Être responsable c’est rendre des comptes, la cohérence de la pensée et de l’action est un élément structurant du discours politique. Que nenni ! Cette mascarade de changement de Constitution en 2015 n’avait qu’un seul but, celui de cacher le désastre de la gestion de la chose publique au point de dissimuler le montant réel de notre endettement aux institutions financières internationales. Notre pays, le Congo-Brazzaville fit son entrée dans le cercle des États voyous où l’on confond les biens publics et les biens privés ; Un genre de mélange loin de l’orthodoxie financière.

Le culte de la personnalité refit surface avec comme corollaire le népotisme. La méritocratie laissa la place à la médiocrité, le tribalisme sous nos cieux. L’on a tendance à dire « Aux âmes bien nées, la valeur n’attend point le nombre des années. » Mais au Congo-Brazzaville, aux âmes nées avec une cuillère d’argent dans la bouche, la valeur n’est pas nécessaire. D’où le désastre que connait notre pays actuellement.

Ceux qui n’arrivent pas à s’exprimer par la parole s’expriment par la force qui en l’occurrence ne règle pas les problèmes dans un monde civilisé. La guerre n’arrive que quand la diplomatie a échoué. Mais peut-on faire la guerre à ses compatriotes sous le seul prétexte qu’ils ne pensent pas comme vous ?

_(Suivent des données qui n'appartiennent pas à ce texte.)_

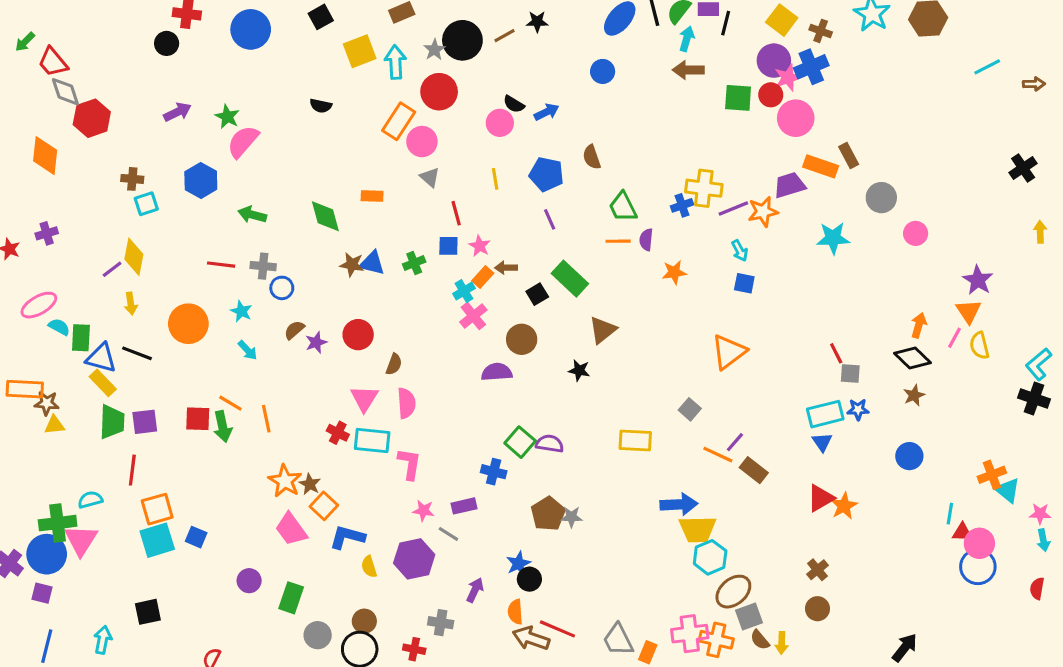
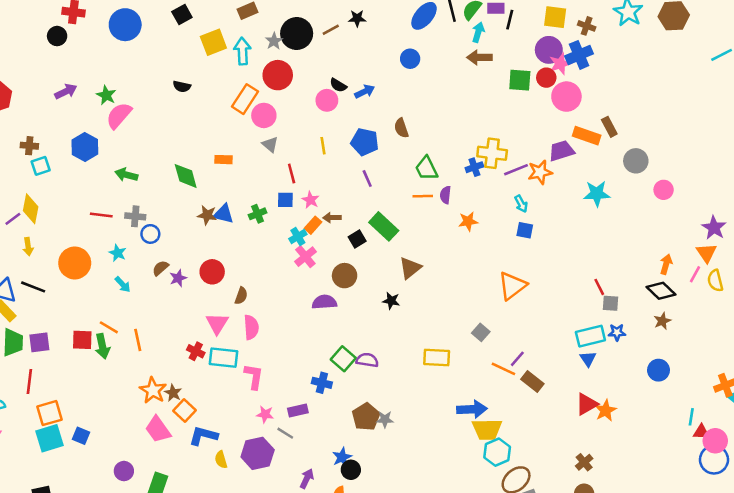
yellow square: (782, 20) -> (555, 17), turned -30

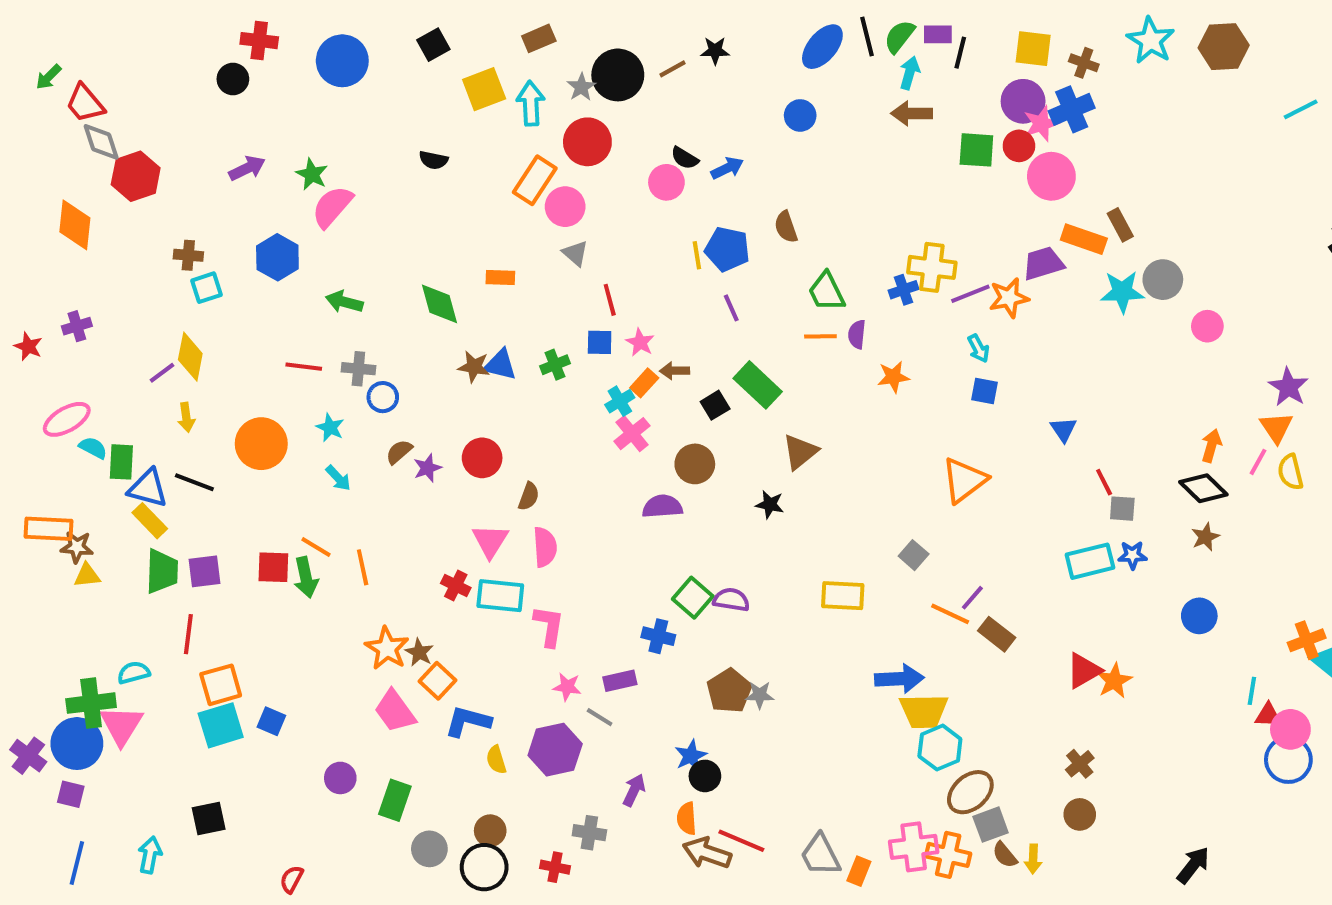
yellow line: (323, 146) -> (697, 255), moved
cyan star: (597, 194) -> (1122, 292), moved
blue triangle: (588, 359) -> (1064, 430), moved

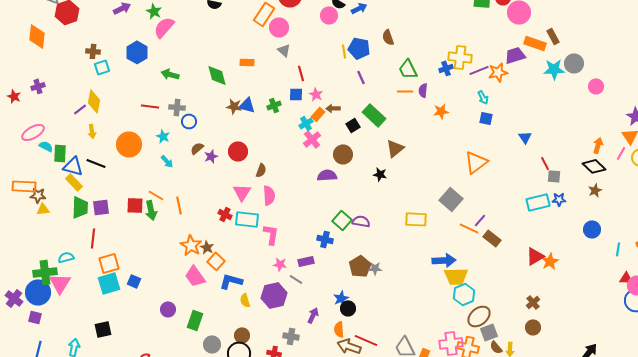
gray square: (914, 555) -> (451, 199), size x1.6
cyan line: (1252, 691) -> (618, 249), moved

Le Congo-Brazzaville est dans un tel bourbier que l’essentiel qui a été longtemps négligé, notamment la santé, commence à emporter avec le COVID-19 (coronavirus) les partisans farouches du pouvoir en place, incapables de se soigner dans les structures sanitaires tant vantées qui en fait ne sont que des éléphants blancs pourvoyeurs des rétrocommissions pour les initiés aux pratiques douteuses.

La santé n’a pas de prix, et sous-traiter après plus de 59 ans d’indépendance les activités y afférentes dans un partenariat public-privé révèle le véritable désastre sanitaire que traverse le Congo-Brazzaville. Il y a des domaines qui font partie de la souveraineté nationale, et la prise en charge de la santé d’un peuple par le gouvernement de la république en fait partie.

Nous avons formé des cadres, des élites, des intellectuels, des artisans, des entrepreneurs, etc., dont le seul but est d’aller accompagner ou accueillir à l’aéroport, qu’il vente ou qu’il neige, le despote congolais qui prend plaisir à rappeler à ces derniers que leur privilège n’est que le fait du prince. Quelle humiliation !

Le temps presse et le Congo-Brazzaville se meurt. Nous avons le droit d’avoir des opinions divergentes. Nous ne sommes pas des ennemis mais des adversaires politiques dont le seul juge est le peuple congolais souverain.

La misère atteint un paroxysme que même les oiseaux ne chantent plus ; Les chiens et chats, animaux de compagnie disparaissent pour servir de mets. C’est le drame absolu.

Les propositions de l’opposition congolaise responsable restent les mêmes, à savoir :
• Un dialogue national inclusif,
• La libération des prisonniers politiques pour décrisper le climat politique,
• La refondation de la nation congolaise à travers la Perestroïka et la Glasnost sans la partition de notre pays qui est une condition non négociable.

Les thématiques à aborder sont connues de tous et le peuple congolais attend des femmes et hommes politiques plus de hauteur de vue afin de le sortir de la misère qui le tenaille. La politique est une affaire de compromis et non de compromission, et il est plus qu’urgent sinon nécessaire et indispensable de s’asseoir autour d’une table pour régler les différends qui empêchent notre pays de se développer au vu de ses ressources humaines, financières et matérielles.

Notre infinie sagesse transcendera tous les courants de pensée et triomphera des extrémistes de tous bords. Ainsi, le Congo nouveau que nous nous évertuons à bâtir sera débarrassé de cette paix des cimetières induite par des spécialistes des guerres pour préserver le pouvoir et régner jusqu’à la fin de temps.

Nous avons le devoir moral et politique de le faire pour nos enfants, notre jeunesse sans espoir reléguée à l’état des griots d’hommes politiques sans scrupule.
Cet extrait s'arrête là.